The RAB has a reputation for extreme thuggishness. Created in 2004 by the civilian government in place at the time, it is supposed to be an elite counter-terrorism force. As Mr. Choudhury left their custody, his RAB abductors told him that if he raised a fuss about the incident they'd return, perhaps to his home next time. He tells us the threats have continued for the past week.

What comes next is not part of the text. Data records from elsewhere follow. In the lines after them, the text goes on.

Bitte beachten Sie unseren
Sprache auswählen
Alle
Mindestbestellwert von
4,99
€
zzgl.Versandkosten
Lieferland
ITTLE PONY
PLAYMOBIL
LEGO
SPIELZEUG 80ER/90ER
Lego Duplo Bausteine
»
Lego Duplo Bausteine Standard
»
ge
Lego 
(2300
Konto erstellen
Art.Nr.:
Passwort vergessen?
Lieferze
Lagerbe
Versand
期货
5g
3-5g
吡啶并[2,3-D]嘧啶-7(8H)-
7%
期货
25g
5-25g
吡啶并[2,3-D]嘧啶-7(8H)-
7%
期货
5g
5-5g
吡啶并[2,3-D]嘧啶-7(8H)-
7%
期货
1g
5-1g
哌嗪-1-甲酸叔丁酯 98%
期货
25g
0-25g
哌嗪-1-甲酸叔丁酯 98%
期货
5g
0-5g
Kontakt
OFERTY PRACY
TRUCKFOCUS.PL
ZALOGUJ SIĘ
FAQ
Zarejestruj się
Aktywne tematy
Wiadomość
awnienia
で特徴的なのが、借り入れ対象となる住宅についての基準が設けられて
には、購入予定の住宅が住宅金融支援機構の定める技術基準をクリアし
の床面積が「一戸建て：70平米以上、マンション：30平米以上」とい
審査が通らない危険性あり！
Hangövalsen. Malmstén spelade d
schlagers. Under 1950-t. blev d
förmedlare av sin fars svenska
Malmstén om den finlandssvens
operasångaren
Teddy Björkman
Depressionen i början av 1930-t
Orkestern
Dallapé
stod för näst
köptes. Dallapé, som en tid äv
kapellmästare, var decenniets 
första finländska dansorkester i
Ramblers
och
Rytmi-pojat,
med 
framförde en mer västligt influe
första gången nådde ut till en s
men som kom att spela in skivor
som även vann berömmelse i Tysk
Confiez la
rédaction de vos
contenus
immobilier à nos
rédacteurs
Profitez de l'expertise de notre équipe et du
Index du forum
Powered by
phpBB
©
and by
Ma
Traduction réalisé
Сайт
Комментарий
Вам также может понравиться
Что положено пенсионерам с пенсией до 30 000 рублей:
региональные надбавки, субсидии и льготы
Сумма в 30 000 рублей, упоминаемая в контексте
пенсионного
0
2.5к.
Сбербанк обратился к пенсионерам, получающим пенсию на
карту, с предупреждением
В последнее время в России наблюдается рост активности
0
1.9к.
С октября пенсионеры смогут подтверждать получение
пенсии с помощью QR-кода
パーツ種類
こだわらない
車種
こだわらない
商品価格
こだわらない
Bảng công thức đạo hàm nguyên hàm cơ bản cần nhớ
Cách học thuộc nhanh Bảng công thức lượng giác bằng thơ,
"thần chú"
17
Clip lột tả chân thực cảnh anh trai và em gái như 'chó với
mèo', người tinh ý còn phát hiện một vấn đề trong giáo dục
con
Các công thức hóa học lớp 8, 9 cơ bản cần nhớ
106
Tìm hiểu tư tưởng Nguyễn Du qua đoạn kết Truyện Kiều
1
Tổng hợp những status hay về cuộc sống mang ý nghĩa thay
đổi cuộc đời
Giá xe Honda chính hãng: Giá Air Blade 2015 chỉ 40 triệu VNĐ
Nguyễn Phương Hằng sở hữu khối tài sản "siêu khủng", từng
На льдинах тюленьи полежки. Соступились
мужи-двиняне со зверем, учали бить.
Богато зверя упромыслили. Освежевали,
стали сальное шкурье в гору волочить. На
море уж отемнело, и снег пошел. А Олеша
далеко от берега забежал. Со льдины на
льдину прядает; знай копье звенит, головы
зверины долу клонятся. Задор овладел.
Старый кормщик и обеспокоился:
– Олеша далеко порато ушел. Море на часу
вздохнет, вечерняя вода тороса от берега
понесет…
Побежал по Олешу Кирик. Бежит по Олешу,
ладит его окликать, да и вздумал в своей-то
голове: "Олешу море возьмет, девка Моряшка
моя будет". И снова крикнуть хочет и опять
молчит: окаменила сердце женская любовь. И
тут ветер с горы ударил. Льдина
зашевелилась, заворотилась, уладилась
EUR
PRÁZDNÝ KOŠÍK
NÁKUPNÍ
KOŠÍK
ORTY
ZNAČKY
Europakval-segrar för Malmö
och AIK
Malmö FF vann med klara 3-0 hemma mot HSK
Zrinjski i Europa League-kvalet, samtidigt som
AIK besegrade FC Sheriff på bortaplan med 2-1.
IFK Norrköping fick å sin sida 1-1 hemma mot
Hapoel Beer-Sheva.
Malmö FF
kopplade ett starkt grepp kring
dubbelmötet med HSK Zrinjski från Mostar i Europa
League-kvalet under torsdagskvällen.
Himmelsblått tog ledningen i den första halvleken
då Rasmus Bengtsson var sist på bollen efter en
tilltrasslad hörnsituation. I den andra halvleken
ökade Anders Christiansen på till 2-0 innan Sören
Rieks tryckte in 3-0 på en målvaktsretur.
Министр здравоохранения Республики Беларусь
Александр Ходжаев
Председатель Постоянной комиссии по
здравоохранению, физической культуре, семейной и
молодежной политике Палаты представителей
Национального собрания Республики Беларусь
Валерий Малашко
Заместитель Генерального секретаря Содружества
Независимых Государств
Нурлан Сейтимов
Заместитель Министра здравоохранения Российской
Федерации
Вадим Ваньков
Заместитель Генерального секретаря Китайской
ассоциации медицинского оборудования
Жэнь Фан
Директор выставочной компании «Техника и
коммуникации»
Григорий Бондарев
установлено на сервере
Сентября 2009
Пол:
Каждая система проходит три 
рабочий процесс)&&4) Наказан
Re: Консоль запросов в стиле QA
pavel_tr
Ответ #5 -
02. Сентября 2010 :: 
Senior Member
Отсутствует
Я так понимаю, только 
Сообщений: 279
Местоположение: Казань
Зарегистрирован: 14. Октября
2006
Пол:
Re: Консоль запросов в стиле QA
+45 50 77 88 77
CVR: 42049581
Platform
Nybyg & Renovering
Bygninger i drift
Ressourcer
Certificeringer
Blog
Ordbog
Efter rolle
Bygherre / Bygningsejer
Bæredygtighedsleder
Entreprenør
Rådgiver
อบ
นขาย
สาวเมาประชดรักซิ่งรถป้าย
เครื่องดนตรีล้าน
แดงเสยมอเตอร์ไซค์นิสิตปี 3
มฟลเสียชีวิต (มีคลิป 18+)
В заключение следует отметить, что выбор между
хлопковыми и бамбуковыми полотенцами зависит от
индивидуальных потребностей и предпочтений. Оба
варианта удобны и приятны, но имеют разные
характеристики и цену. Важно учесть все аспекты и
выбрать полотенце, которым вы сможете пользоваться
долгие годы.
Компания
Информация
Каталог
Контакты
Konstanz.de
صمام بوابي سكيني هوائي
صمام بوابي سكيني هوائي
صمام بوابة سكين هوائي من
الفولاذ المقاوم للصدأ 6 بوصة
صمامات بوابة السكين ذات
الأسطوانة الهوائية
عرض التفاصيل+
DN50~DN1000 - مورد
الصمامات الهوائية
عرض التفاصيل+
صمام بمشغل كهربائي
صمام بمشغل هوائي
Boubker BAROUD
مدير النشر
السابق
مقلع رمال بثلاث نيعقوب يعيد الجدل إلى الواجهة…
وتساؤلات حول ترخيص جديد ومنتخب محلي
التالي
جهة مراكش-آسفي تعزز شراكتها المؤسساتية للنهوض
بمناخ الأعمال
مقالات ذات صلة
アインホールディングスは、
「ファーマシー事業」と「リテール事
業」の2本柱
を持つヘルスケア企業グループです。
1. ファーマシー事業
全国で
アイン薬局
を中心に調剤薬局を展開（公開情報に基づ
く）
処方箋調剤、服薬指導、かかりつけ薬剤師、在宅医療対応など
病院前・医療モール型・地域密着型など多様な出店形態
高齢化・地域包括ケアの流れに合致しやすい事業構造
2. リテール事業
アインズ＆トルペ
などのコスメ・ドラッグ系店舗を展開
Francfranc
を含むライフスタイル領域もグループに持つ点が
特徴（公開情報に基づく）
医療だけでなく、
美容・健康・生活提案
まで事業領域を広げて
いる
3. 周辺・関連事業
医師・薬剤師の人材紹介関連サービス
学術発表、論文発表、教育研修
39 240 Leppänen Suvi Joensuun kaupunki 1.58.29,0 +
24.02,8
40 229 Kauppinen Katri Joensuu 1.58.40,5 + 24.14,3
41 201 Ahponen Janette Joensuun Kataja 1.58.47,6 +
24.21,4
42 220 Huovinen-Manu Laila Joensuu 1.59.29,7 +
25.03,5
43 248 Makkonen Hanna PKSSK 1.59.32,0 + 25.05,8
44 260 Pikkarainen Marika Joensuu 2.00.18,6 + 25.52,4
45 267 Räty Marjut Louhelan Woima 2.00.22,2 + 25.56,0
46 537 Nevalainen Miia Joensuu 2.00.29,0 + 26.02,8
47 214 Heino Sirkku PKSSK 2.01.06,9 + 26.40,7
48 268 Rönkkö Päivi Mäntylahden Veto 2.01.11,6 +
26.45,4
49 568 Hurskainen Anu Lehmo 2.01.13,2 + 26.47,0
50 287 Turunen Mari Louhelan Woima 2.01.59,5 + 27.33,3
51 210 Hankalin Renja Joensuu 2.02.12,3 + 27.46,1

Mr. Choudhury speculates the new threats are a result of Dhaka's growing embarrassment at the international pressure being brought to bear on his behalf, particularly from the U.S. Congress and the European Union. For at least the past year, the U.S. embassy and EU delegation have sent officers to observe the journalist's monthly hearings. A day after the latest such hearing, the U.S. House of Representatives passed a resolution calling on Dhaka to drop the charges against Mr. Choudhury; the vote was 409-1. Dhaka can't help but notice, given the $110 million in aid Washington plans to send during fiscal 2008.
The world can't afford for Bangladesh's transition to democracy to fail, and Mr. Choudhury's case is one test of the government's commitment to keeping the influence of Islamists in check. Mr. Choudhury, for his part, is undeterred. When we spoke to him yesterday he was preparing to publish the newspaper's next issue. For his country's sake, he should be allowed to do so unmolested.